Efforts to resettle thousands of Afghan refugees in the United States have met new challenges as evacuation flights out of two American processing facilities abroad have been stopped. 

The pause on flights, instituted by U.S. Customs and Border Protection, was based on “health safety concerns,” according to an agency document reviewed by the Associated Press. According to the news outlet, the decision followed recommendations from the Centers for Disease Control and Prevention (CDC) to halt evacuation flights. 

The AP also reported that U.S. officials say the pause will “have a severe impact on the evacuation operation.” The processing centers are located at Ramstein Air Base in Germany and another base in Qatar. 

“The halting of the flights is a problem for the United States in part because many of the evacuees already have been at the Ramstein military base longer than the 10-day limit Germany set in allowing the U.S. to use the country as a transit site,” the AP noted. 

During and following the U.S. withdrawal from Afghanistan at the end of August, these bases were just two of the staging areas used to process refugees for resettlement. Many of the refugees are expected to be moved to various locations around the U.S. 

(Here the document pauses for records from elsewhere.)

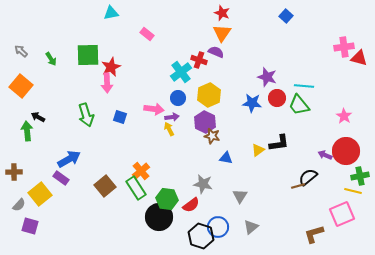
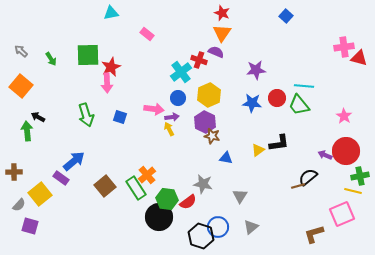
purple star at (267, 77): moved 11 px left, 7 px up; rotated 24 degrees counterclockwise
blue arrow at (69, 159): moved 5 px right, 2 px down; rotated 10 degrees counterclockwise
orange cross at (141, 171): moved 6 px right, 4 px down
red semicircle at (191, 205): moved 3 px left, 3 px up
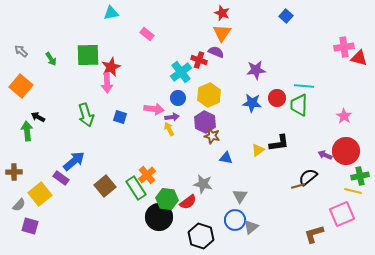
green trapezoid at (299, 105): rotated 40 degrees clockwise
blue circle at (218, 227): moved 17 px right, 7 px up
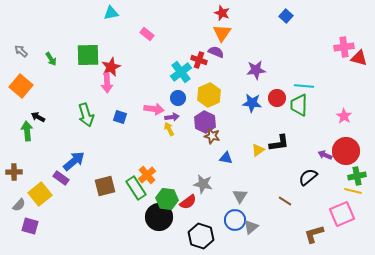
green cross at (360, 176): moved 3 px left
brown square at (105, 186): rotated 25 degrees clockwise
brown line at (298, 186): moved 13 px left, 15 px down; rotated 48 degrees clockwise
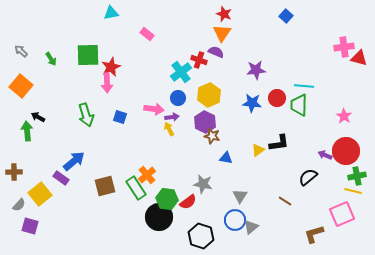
red star at (222, 13): moved 2 px right, 1 px down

The AP report noted that there were about 10,000 refugees at Ramstein awaiting resettlement and that officials said the pause would have an “adverse effect” on them. The reasons for the CDC’s “health and safety concerns” were not given. 

There has already been a swell of Afghan refugees into the Northern Virginia area. The influx has reportedly caused an increase of patients at local hospitals, resulting in some native-born Americans being denied admission. 

“A hospital near the Dulles Expo Center that federal officials designated as a go-to spot for medical treatment began running out of available beds, forcing the hospital to turn away non-Afghan patients who weren’t in need of critical care,” The Washington Post reported.

Sen. Mark Warner (D-VA) released a statement on the matter saying that he “will continue to do everything he can to ensure that Virginia’s hospitals — many of which are already strained with covid-19 patients — have the resources they need to care for our communities.”

Other processing centers are also dealing with refugee health issues. For example, Fort McCoy Army Base in Wisconsin has seen more than two dozen coronavirus infections and at least one case of measles among Afghan refugees transported there. 

“Since the identification of the case, no other guests have been diagnosed with measles,” said Cheryl Phillips, a spokeswoman for the task force overseeing refugees at the fort. “The rapid response at Fort McCoy reflects careful preparation and strong interagency collaboration aimed at meeting the needs of our guests, including the management of infectious disease.”

The Wisconsin State Journal reported that as of Thursday, refugees were still being sent to Fort McCoy for processing, but that no new updates about the number of refugees at the fort would be given.